Your goal> Would you print the data below exactly, leaving out every picture?

[Saved entries]
========================
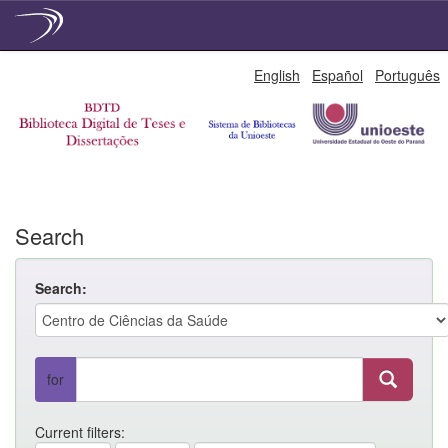
Skip
English
Español
Português
navigation
Search
Search:
for
Current filters:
========================
Answer box>
Skip
English
Español
Português
navigation
Search
Search:
for
Current filters:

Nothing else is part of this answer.